The magazine features a cleaner, airier design, with remodeled typography and the use of a craft-paper-like brown background — both of which hark back to its look in the Sixties and Seventies.
Some sections have been renamed to put forward the Vogue brand. The editor’s letter now reverts to its former title, “Le point de vue de Vogue” (“Vogue’s Viewpoint” in English). New features include a fashion opinion column penned by blogger Garance Doré.
Vogue Paris editor in chief Emmanuelle Alt and Condé Nast France president Xavier Romatet told WWD that the aim was to reaffirm the magazine’s point of view with a chic, timeless identity. “Vogue Paris must have a Parisian point of view,” said Romatet.
“All the other Vogues carry a country name. Vogue Paris is the only one to carry the name of a city,” noted Alt. “Everyone fantasizes about Paris. It’s the concept of the ‘Parisienne.’ The ‘Parisienne’ is a girl who makes people dream worldwide, rightly or wrongly, a girl who represents a particular style, a taste, an allure.”
Romatet said they saw potential in capitalizing on the Vogue brand. For instance, “Zoom,” a section featuring Vogue editors’ favorite accessories, has been renamed “C’est Vogue” (“It’s Vogue”), while “Livres” (“Books”) becomes “Les Livres de Vogue” (“Vogue’s Books”).
The new layout is the brainchild of 34-year-old Germain Chauveau, who earlier this year succeeded Johan Svensson as artistic director of the magazine. Only minor changes had been made since the previous layout, executed by Fabien Baron for the magazine’s December 2003-January 2004 double issue. Prior to that, the magazine was art directed by design duo M/M (Paris).
The visual tweaks come 18 months after Alt succeeded Carine Roitfeld as editor in chief. “It is very important to make your mark on the layout, to have a magazine tailor-made for the content you want to have,” she said.
Alt said she wants to feature even more profiles, a move already noticeable in the August issue, but also more fashion stories centered on people who represent the Vogue aesthetic.
Doré’s new column is one example. Starting with the September issue, she will contribute a two-page feature called “Humeur” (“Mood”) with her view on a fashion-related topic, peppered with the blogger’s own illustrations.
The theme of the September issue, which runs to about 420 pages, is the color black. Three different covers feature Kate Moss, Daria Werbowy and Lara Stone wearing the same Dolce & Gabbana black dress and photographed by Mert Alas and Marcus Piggott, who shot 64 fashion pages for the issue. There are also features on designers Iris van Herpen and Gareth Pugh.
The issue has 224 advertising pages, compared with 220 in September 2011.

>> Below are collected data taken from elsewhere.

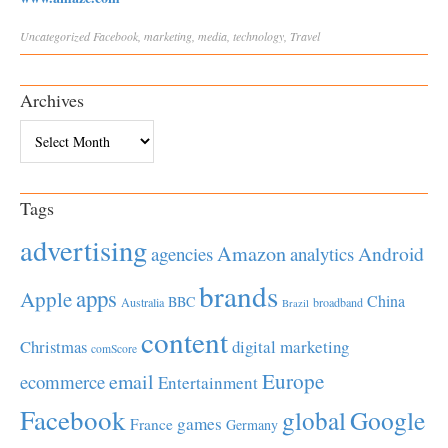
Uncategorized
Facebook
,
marketing
,
media
,
technology
,
Travel
Archives
Archives
Tags
advertising
Amazon
Android
agencies
analytics
brands
apps
Apple
China
BBC
Australia
broadband
Brazil
content
Christmas
digital marketing
comScore
Europe
email
ecommerce
Entertainment
Facebook
global
Google
games
France
Germany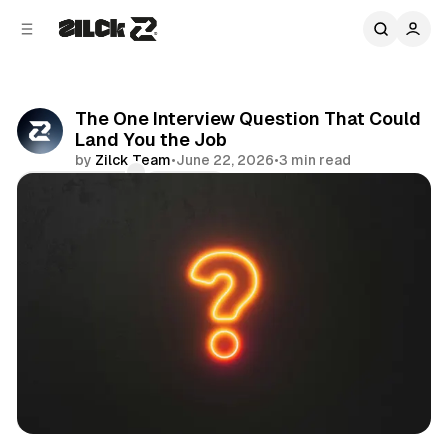
C
S
o
i
d
n
e
t
b
e
The One Interview Question That Could
n
a
Land You the Job
r
t
by
Zilck Team
•
June 22, 2026
•
3 min read
Comments
Share
Productivity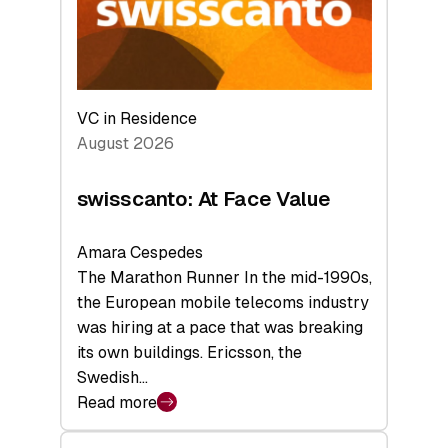
Future
VC in Residence
August 2026
swisscanto: At Face Value
Amara Cespedes
The Marathon Runner In the mid-1990s,
the European mobile telecoms industry
was hiring at a pace that was breaking
its own buildings. Ericsson, the
Swedish…
Read more
:
swisscanto: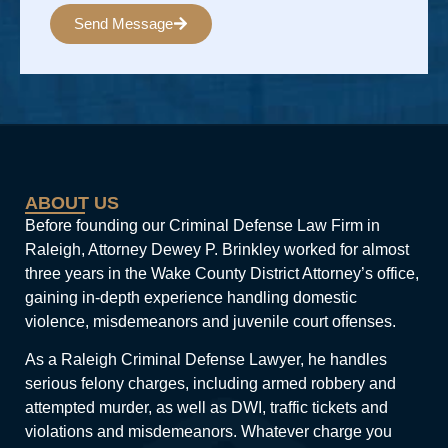
Send Message
Alternative:
ABOUT US
Before founding our Criminal Defense Law Firm in
Raleigh, Attorney Dewey P. Brinkley worked for almost
three years in the Wake County District Attorney’s office,
gaining in-depth experience handling domestic
violence, misdemeanors and juvenile court offenses.
As a Raleigh Criminal Defense Lawyer, he handles
serious felony charges, including armed robbery and
attempted murder, as well as DWI, traffic tickets and
violations and misdemeanors. Whatever charge you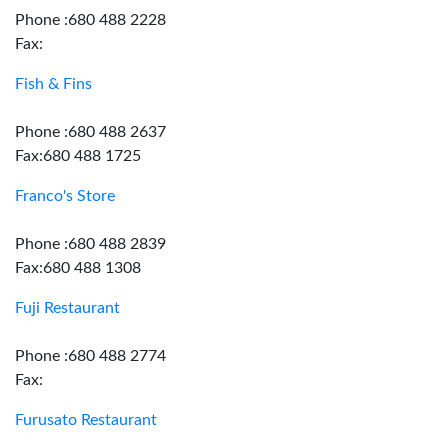
Phone :680 488 2228
Fax:
Fish & Fins
Phone :680 488 2637
Fax:680 488 1725
Franco's Store
Phone :680 488 2839
Fax:680 488 1308
Fuji Restaurant
Phone :680 488 2774
Fax:
Furusato Restaurant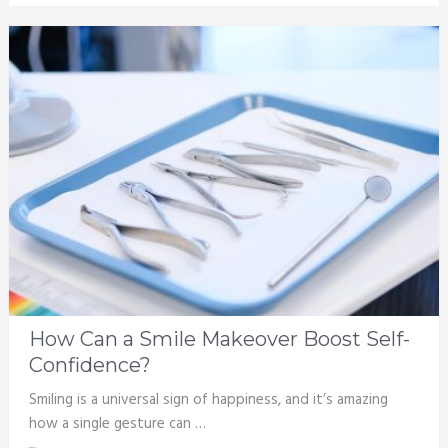
How Can a Smile Makeover Boost Self-
Confidence?
Smiling is a universal sign of happiness, and it’s amazing
how a single gesture can …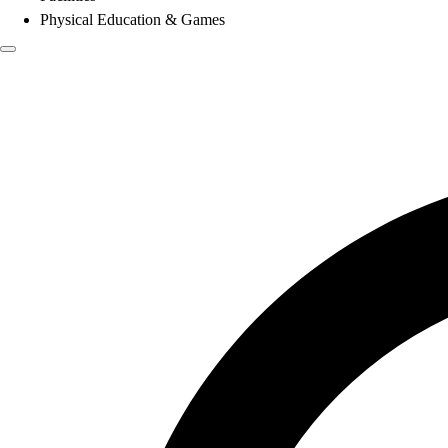
Physical Education & Games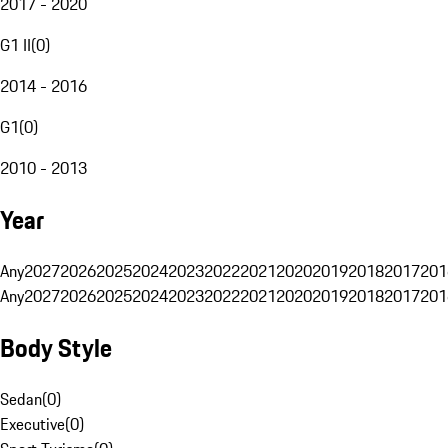
2017 - 2020
G1 II
(
0
)
2014 - 2016
G1
(
0
)
2010 - 2013
Year
Any
2027
2026
2025
2024
2023
2022
2021
2020
2019
2018
2017
201
Any
2027
2026
2025
2024
2023
2022
2021
2020
2019
2018
2017
201
Body Style
Sedan
(
0
)
Executive
(
0
)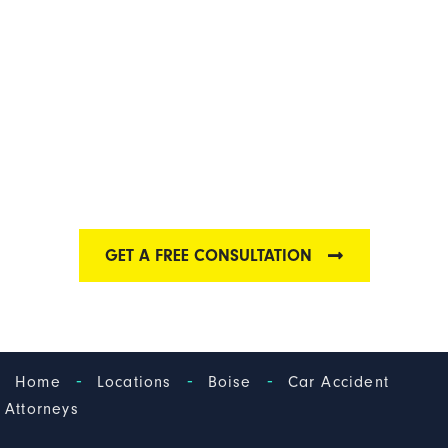
BOISE CAR
ACCIDENT
ATTORNEY
Find out why we have one of the best Boise car
accident law firms
GET A FREE CONSULTATION
-
-
-
Home
Locations
Boise
Car Accident
Attorneys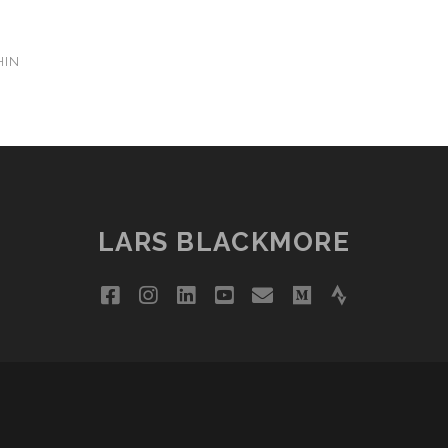
HIN
LARS BLACKMORE
facebook
instagram
linkedin
youtube
email
medium
strava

In 2011, the paid circulation of Vogue Paris in France was 121,103, up from 121,055 in 2010, according to France’s Circulation Audit Bureau. “We are anticipating 2 to 3 percent growth in 2012,” Romatet said, pointing out that Vogue Paris is faring well compared to other publications. A redesign of Vogue France’s Web site, vogue.fr, has already borne fruit. The number of unique visitors to the site is up 35 percent since it was relaunched in February 2012, and advertising revenues on the site have doubled, Romatet said.